Do you not realize that everything you say and do is being written in the Books.  These "works" that we'll be judged by are not dead works, they are "works of faith" that Paul TELLS you TO DO.  If they were dead works, do you think that Paul, James, John, Hebrews and all the way through Revelation would be telling you, instructing you to do these things that you will be judged by.  What?  Do you just ignore most of the word of God and cherry pick the scriptures that seem to support what you'd rather believe?  
Which then begs the question---who in their right mind would want to believe that God forces them to choose something He's going to ultimately condemn them for?  God only does that with those who've been turned over to reprobate minds and are lost because they chose opposite God and God knew their hearts.  That's why they were turned over to reprobates.  He knew they wouldn't return and it wasn't because they weren't given a choice, because they were given a choice and they chose what ultimately condemned them---not God.

----------


## Sola_Fide

> If God said Himself that He was going to judge you by your works, just what do you think they are then?  Do you think that these works that God is going to judge you by are something that magically happens just because of grace alone and by itself?  Do you think He'd force you to do something He'd then condemn you for?
> 
> What is God telling you here then?
> 
> Revelation 20:  
> 
> 11 Then I saw a great white throne and Him who sat on it, from whose face the earth and the heaven fled away. And there was found no place for them.  12 And I saw the dead, small and great, standing before God,[c] and books were opened. And another book was opened, which is the Book of Life. And the dead were judged according to their works, by the things which were written in the books.  13 The sea gave up the dead who were in it, and Death and Hades delivered up the dead who were in them. And they were judged, each one according to his works.  14 Then Death and Hades were cast into the lake of fire. This is the second death.[d]  15 And anyone not found written in the Book of Life was cast into the lake of fire.
> 
> Do you not realize that everything you say and do is being written in the Books.  These "works" that we'll be judged by are not dead works, they are "works of faith" that Paul TELLS you TO DO.  If they were dead works, do you think that Paul, James, John, Hebrews and all the way through Revelation would be telling you, instructing you to do these things that you will be judged by.  What?  Do you just ignore most of the word of God and cherry pick the scriptures that seem to support what you'd rather believe?  
> Which then begs the question---who in their right mind would want to believe that God forces them to choose something He's going to ultimately condemn them for?  God only does that with those who've been turned over to reprobate minds and are lost because they chose opposite God and God knew their hearts.  That's why they were turned over to reprobates.  He knew they wouldn't return and it wasn't because they weren't given a choice, because they were given a choice and they chose what ultimately condemned them---not God.

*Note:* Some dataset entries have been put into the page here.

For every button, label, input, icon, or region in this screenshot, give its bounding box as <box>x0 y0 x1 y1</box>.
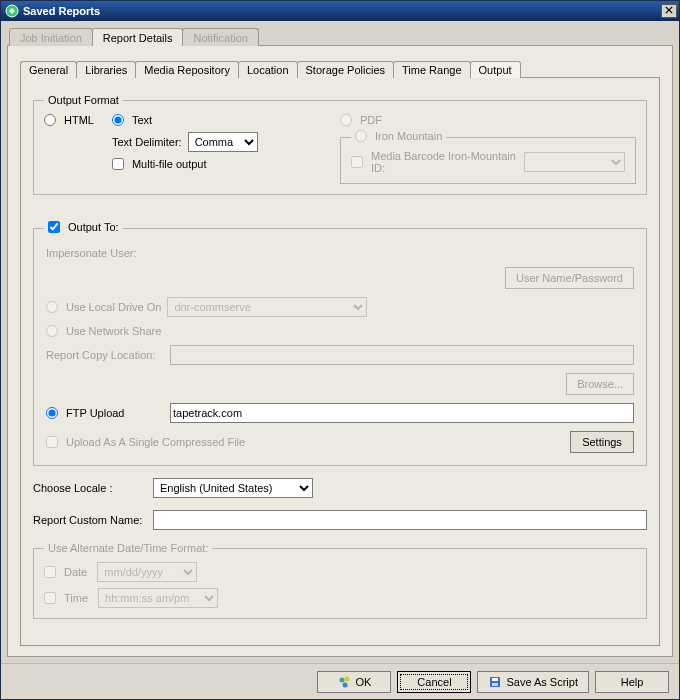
tab-storage-policies[interactable]: Storage Policies <box>297 61 395 78</box>
report-copy-input <box>170 345 634 365</box>
iron-mountain-id-select <box>524 152 625 172</box>
ftp-host-input[interactable] <box>170 403 634 423</box>
app-logo-icon <box>5 4 19 18</box>
ftp-upload-radio[interactable]: FTP Upload <box>46 407 164 419</box>
ok-icon <box>338 675 352 689</box>
custom-name-label: Report Custom Name: <box>33 514 145 526</box>
tab-job-initiation: Job Initiation <box>9 28 93 46</box>
tab-report-details[interactable]: Report Details <box>92 28 184 46</box>
tab-general[interactable]: General <box>20 61 77 78</box>
local-drive-radio: Use Local Drive On <box>46 301 161 313</box>
output-to-group: Output To: Impersonate User: User Name/P… <box>33 221 647 466</box>
close-button[interactable] <box>661 4 677 18</box>
tab-libraries[interactable]: Libraries <box>76 61 136 78</box>
svg-point-3 <box>342 682 347 687</box>
tab-media-repository[interactable]: Media Repository <box>135 61 239 78</box>
compressed-upload-checkbox: Upload As A Single Compressed File <box>46 436 245 448</box>
output-to-checkbox[interactable]: Output To: <box>48 221 119 233</box>
format-html-radio[interactable]: HTML <box>44 114 94 126</box>
delimiter-label: Text Delimiter: <box>112 136 182 148</box>
button-bar: OK Cancel Save As Script Help <box>1 663 679 699</box>
help-button[interactable]: Help <box>595 671 669 693</box>
settings-button[interactable]: Settings <box>570 431 634 453</box>
iron-mountain-radio: Iron Mountain <box>355 130 442 142</box>
saved-reports-window: Saved Reports Job Initiation Report Deta… <box>0 0 680 700</box>
alt-datetime-legend: Use Alternate Date/Time Format: <box>44 542 212 554</box>
locale-select[interactable]: English (United States) <box>153 478 313 498</box>
tab-location[interactable]: Location <box>238 61 298 78</box>
svg-rect-6 <box>492 683 498 686</box>
time-format-select: hh:mm:ss am/pm <box>98 588 218 608</box>
tab-time-range[interactable]: Time Range <box>393 61 471 78</box>
close-icon <box>665 6 673 16</box>
output-format-legend: Output Format <box>44 94 123 106</box>
date-format-select: mm/dd/yyyy <box>97 562 197 582</box>
output-panel: Output Format HTML Text Text <box>20 78 660 646</box>
client-area: Job Initiation Report Details Notificati… <box>1 21 679 663</box>
svg-point-2 <box>344 676 349 681</box>
date-checkbox: Date <box>44 566 87 578</box>
report-copy-label: Report Copy Location: <box>46 349 164 361</box>
time-checkbox: Time <box>44 592 88 604</box>
report-details-panel: General Libraries Media Repository Locat… <box>7 46 673 657</box>
iron-mountain-group: Iron Mountain Media Barcode Iron-Mountai… <box>340 130 636 184</box>
delimiter-select[interactable]: Comma <box>188 132 258 152</box>
tab-notification: Notification <box>182 28 258 46</box>
format-pdf-radio: PDF <box>340 114 382 126</box>
impersonate-label: Impersonate User: <box>46 247 136 259</box>
output-format-group: Output Format HTML Text Text <box>33 94 647 195</box>
multifile-checkbox[interactable]: Multi-file output <box>112 158 258 170</box>
browse-button: Browse... <box>566 373 634 395</box>
title-bar: Saved Reports <box>1 1 679 21</box>
svg-rect-5 <box>492 678 498 681</box>
outer-tabs: Job Initiation Report Details Notificati… <box>7 27 673 46</box>
window-title: Saved Reports <box>23 5 657 17</box>
cancel-button[interactable]: Cancel <box>397 671 471 693</box>
local-drive-host-select: dnr-commserve <box>167 297 367 317</box>
format-text-radio[interactable]: Text <box>112 114 258 126</box>
network-share-radio: Use Network Share <box>46 325 161 337</box>
user-password-button: User Name/Password <box>505 267 634 289</box>
media-barcode-checkbox: Media Barcode Iron-Mountain ID: <box>351 150 518 174</box>
svg-point-1 <box>339 677 344 682</box>
alt-datetime-group: Use Alternate Date/Time Format: Date mm/… <box>33 542 647 619</box>
tab-output[interactable]: Output <box>470 61 521 78</box>
save-icon <box>488 675 502 689</box>
save-as-script-button[interactable]: Save As Script <box>477 671 589 693</box>
ok-button[interactable]: OK <box>317 671 391 693</box>
inner-tabs: General Libraries Media Repository Locat… <box>20 60 660 78</box>
locale-label: Choose Locale : <box>33 482 145 494</box>
custom-name-input[interactable] <box>153 510 647 530</box>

Being judged "by your works" is a VERY BAD thing in the Bible.   Romans chapter 1-3 describes how terrible it is to be judged by your works.  Galatians 3 and 5 do too.

----------


## Terry1

> Being judged "by your works" is a VERY BAD thing in the Bible.   Romans chapter 1-3 describes how terrible it is to be judged by your works.  Galatians 3 and 5 do too.


I like some others in here have almost given up on you.  You will never understand the difference between a dead work of the Old Law/Mosaic vs "the perfect law of God, His ten commandments that are written upon our hearts. Any work we do now is because we hear and do these things in obedience to the Holy Spirit. This is our work of faith.
This meaning, you either can not grasp or understand for some reason no matter how many different ways it's explained to you.  At this point, I can only assume that maybe you are not meant to know and God may indeed have a good reason for that too.  Consider the dust shaken off here.  I'm done.

----------


## eduardo89

> Terry1 says: we are not saved by grace alone.
> 
> Paul says:
> 
> A Christian is saved by grace alone.  His works and his faith are gifts that does not come "from yourselves".

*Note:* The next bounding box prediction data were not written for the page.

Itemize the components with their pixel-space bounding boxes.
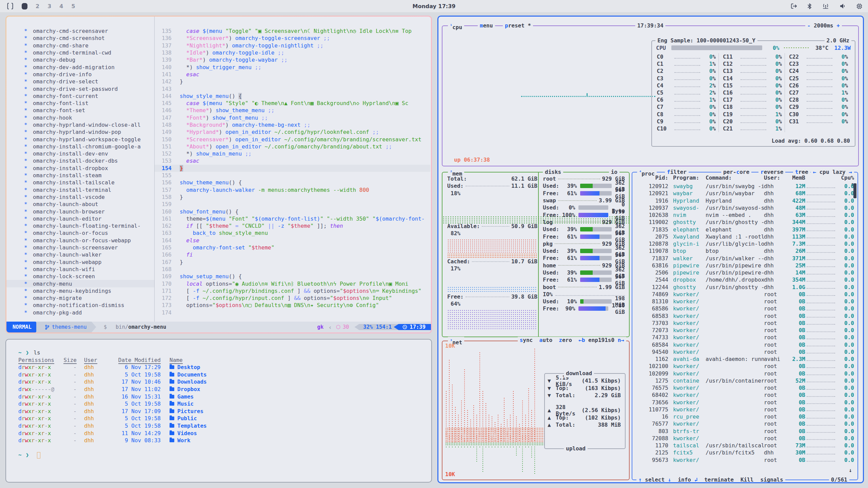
file-item[interactable]: *omarchy-launch-floating-terminal- [6,222,154,229]
process-row[interactable]: 2075XwaylandXwayland :1 -rootless -dhh11… [636,233,854,240]
dir-name[interactable]: Games [177,393,194,400]
code-line[interactable]: 174 [155,309,430,316]
select-buttons[interactable]: ↑ select ↓ [638,476,671,483]
code-pane[interactable]: 135 case $(menu "Toggle" "▣ Screensaver\… [155,27,430,322]
process-row[interactable]: 74733kworker/root0B0.0 [636,334,854,341]
code-line[interactable]: 165 omarchy-font-set "$theme" [155,244,430,251]
file-item[interactable]: *omarchy-install-docker-dbs [6,157,154,164]
code-line[interactable]: 148 *Background*) omarchy-theme-bg-next … [155,121,430,128]
dir-name[interactable]: Pictures [177,408,203,414]
sync-button[interactable]: sync [520,337,533,343]
file-item[interactable]: *omarchy-debug [6,56,154,63]
file-item[interactable]: *omarchy-install-vscode [6,194,154,201]
file-item[interactable]: *omarchy-hook [6,114,154,121]
net-controls[interactable]: sync auto zero ←b enp191s0 n→ [518,337,626,343]
scroll-down-icon[interactable]: ↓ [849,467,852,473]
signals-button[interactable]: signals [760,476,783,483]
process-row[interactable]: 71835elephantelephantdhh397M0.0 [636,226,854,233]
file-item[interactable]: *omarchy-install-dropbox [6,165,154,172]
file-item[interactable]: *omarchy-font-list [6,100,154,107]
file-item[interactable]: *omarchy-launch-or-focus-webapp [6,237,154,244]
code-line[interactable]: 158} [155,194,430,201]
code-line[interactable]: 166 fi [155,251,430,258]
file-item[interactable]: *omarchy-cmd-screensaver [6,27,154,35]
code-line[interactable]: 157 omarchy-launch-walker -m menus:omarc… [155,186,430,194]
code-line[interactable]: 160show_font_menu() { [155,208,430,215]
code-line[interactable]: 153 esac [155,157,430,164]
network-icon[interactable] [822,3,829,9]
process-row[interactable]: 102638nvimnvim --embed .dhh63M0.0 [636,211,854,219]
process-row[interactable]: 16rcu_preeroot0B0.0 [636,413,854,420]
workspace-4[interactable]: 4 [59,3,63,9]
process-row[interactable]: 102100kworker/root0B0.0 [636,363,854,370]
code-line[interactable]: 161 theme=$(menu "Font" "$(omarchy-font-… [155,215,430,222]
bluetooth-icon[interactable] [807,3,812,9]
zero-button[interactable]: zero [559,337,572,343]
code-line[interactable]: 152 *) show_main_menu ;; [155,150,430,157]
code-line[interactable]: 172 [ -f ~/.config/hypr/input.conf ] && … [155,294,430,302]
process-row[interactable]: 2544dropbox/home/dhh/.dropbox-distdhh354… [636,276,854,283]
workspace-2[interactable]: 2 [36,3,39,9]
workspace-3[interactable]: 3 [47,3,51,9]
dir-name[interactable]: Music [177,401,194,407]
file-item[interactable]: *omarchy-drive-select [6,78,154,85]
chip-icon[interactable] [856,3,863,9]
terminal-window[interactable]: ~❯lsPermissionsSizeUserDate ModifiedName… [5,339,432,483]
file-item[interactable]: *omarchy-drive-info [6,71,154,78]
file-item[interactable]: *omarchy-launch-or-focus [6,229,154,237]
file-item[interactable]: *omarchy-launch-wifi [6,266,154,273]
process-row[interactable]: 63816pipewire/usr/bin/pipewiredhh25M0.0 [636,262,854,269]
iface-next-button[interactable]: n→ [618,337,624,343]
process-row[interactable]: 102099kworker/root0B0.0 [636,370,854,377]
code-line[interactable]: 138 *Idle*) omarchy-toggle-idle ;; [155,49,430,56]
file-item[interactable]: *omarchy-launch-webapp [6,259,154,266]
dir-name[interactable]: Videos [177,430,197,436]
process-row[interactable]: 73703kworker/root0B0.0 [636,320,854,327]
process-row[interactable]: 1916HyprlandHyprlanddhh422M0.0 [636,197,854,204]
file-item[interactable]: *omarchy-hyprland-window-pop [6,128,154,136]
auto-button[interactable]: auto [539,337,553,343]
file-item[interactable]: *omarchy-drive-set-password [6,85,154,92]
dir-name[interactable]: Work [177,437,191,444]
dir-name[interactable]: Desktop [177,364,200,370]
file-item[interactable]: *omarchy-install-terminal [6,186,154,194]
file-item[interactable]: *omarchy-install-steam [6,172,154,179]
file-item[interactable]: *omarchy-notification-dismiss [6,302,154,309]
process-row[interactable]: 803btrfs-trroot0B0.0 [636,428,854,435]
code-line[interactable]: 171 [ -f ~/.config/hypr/bindings.conf ] … [155,287,430,294]
code-line[interactable]: 167} [155,259,430,266]
process-row[interactable]: 68584kworker/root0B0.0 [636,341,854,348]
file-item[interactable]: *omarchy-install-chromium-google-a [6,143,154,150]
process-row[interactable]: 120878glycin-i/usr/lib/glycin-loadersdhh… [636,240,854,247]
file-item[interactable]: *omarchy-font-current [6,93,154,100]
file-item[interactable]: *omarchy-install-dev-env [6,150,154,157]
process-scrollbar[interactable] [853,183,856,198]
code-line[interactable]: 149 *Hyprland*) open_in_editor ~/.config… [155,128,430,136]
logout-icon[interactable] [791,3,797,9]
code-line[interactable]: 142} [155,78,430,85]
file-item[interactable]: *omarchy-cmd-terminal-cwd [6,49,154,56]
file-item[interactable]: *omarchy-launch-screensaver [6,244,154,251]
code-line[interactable]: 150 *Screensaver*) open_in_editor ~/.con… [155,136,430,143]
process-row[interactable]: 120937swayosd-/usr/bin/swayosd-serverdhh… [636,204,854,211]
code-line[interactable]: 140 *) show_trigger_menu ;; [155,63,430,70]
code-line[interactable]: 162 if [[ "$theme" = "CNCLD" || -z "$the… [155,222,430,229]
file-item[interactable]: *omarchy-pkg-add [6,309,154,316]
code-line[interactable]: 145 case $(menu "Style" "◐ Theme\n▲ Font… [155,100,430,107]
code-line[interactable]: 156show_theme_menu() { [155,179,430,186]
dir-name[interactable]: Dropbox [177,386,200,392]
file-item[interactable]: *omarchy-hyprland-workspace-toggle [6,136,154,143]
process-row[interactable]: 120912swaybg/usr/bin/swaybg -i /homdhh12… [636,183,854,190]
screen-icon[interactable] [7,2,14,10]
process-row[interactable]: 68583kworker/root0B0.0 [636,312,854,320]
process-table[interactable]: 120912swaybg/usr/bin/swaybg -i /homdhh12… [636,183,854,474]
code-line[interactable]: 159 [155,201,430,208]
process-row[interactable]: 1162avahi-daavahi-daemon: running [avahi… [636,355,854,363]
process-row[interactable]: 73656kworker/root0B0.0 [636,399,854,406]
file-item[interactable]: *omarchy-migrate [6,294,154,302]
process-row[interactable]: 68402kworker/root0B0.0 [636,391,854,399]
process-row[interactable]: 74869kworker/root0B0.0 [636,291,854,298]
file-item[interactable]: *omarchy-menu-keybindings [6,287,154,294]
update-interval[interactable]: - 2000ms + [805,22,842,30]
code-line[interactable]: 170 local options="◉ Audio\n≋ Wifi\nᛒ Bl… [155,280,430,287]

I agree with all this. We are saved by grace alone.

----------


## Sola_Fide

> I agree with all this. We are saved by grace alone.


Can one lose their justification Eduardo?   If so, how does one gain their justification back?

----------


## eduardo89

> Can one lose their justification Eduardo?   If so, how does one gain their justification back?


Justification is not a one time event.

----------


## Brett85

> Justification is not a one time event.


Then how exactly can you say that we're saved by grace alone?

----------


## eduardo89

> Then how exactly can you say that we're saved by grace alone?


Because we are not saved by anything we do on our own. It is only by the grace of the Cross that we are saved.

----------


## Sola_Fide

> I like some others in here have almost given up on you.  You will never understand the difference between a dead work of the Old Law/Mosaic vs "the perfect law of God, His ten commandments that are written upon our hearts. Any work we do now is because we hear and do these things in obedience to the Holy Spirit. This is our work of faith.
> This meaning, you either can not grasp or understand for some reason no matter how many different ways it's explained to you.  At this point, I can only assume that maybe you are not meant to know and God may indeed have a good reason for that too.  Consider the dust shaken off here.  I'm done.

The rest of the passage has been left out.